Health costs a lot but the above figures indicate that health prices aren’t rising all that fast, and have actually fallen recently. We could have cheaper health but at what cost to our health! Our health services are highly regulated for obvious reasons: we expect that the people who examine us and operate on us are properly qualified; we expect our medications to be safe and efficacious; we expect our health services to be available to us in a timely manner.

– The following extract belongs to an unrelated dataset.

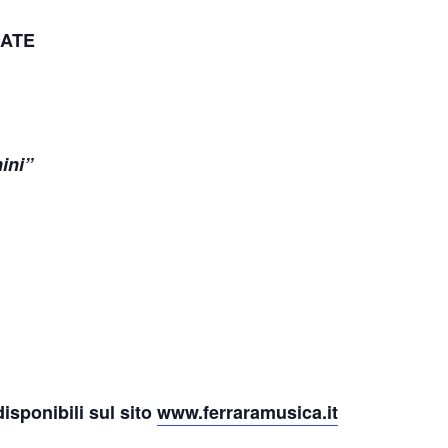
SATE
ini”
disponibili sul sito
www.ferraramusica.it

That all adds to the final cost of health services.
The issue is who pays? The commonwealth government is trying to reduce its contribution but that doesn’t necessarily reduce overall health expenditure — it just moves costs elsewhere, to state governments and individuals. Under the Abbott government, it is easy to believe that it may actually be a way of achieving greater privatisation of medicine by putting pressure on public hospitals, shifting costs to individuals, and so encouraging greater use of private health funds and private hospitals.
Next week, Part 2 will look at the commonwealth government’s future health funding issues.
What do you think?
The Abbott government is insisting that it cannot continue to meet the rising cost of health services but, as Ken points out, someone still has to pay. The data presented by Ken suggest that there has already been a shift in health costs to state governments and individuals since 2002‒03 and now the Abbott government seems intent on accelerating that transfer.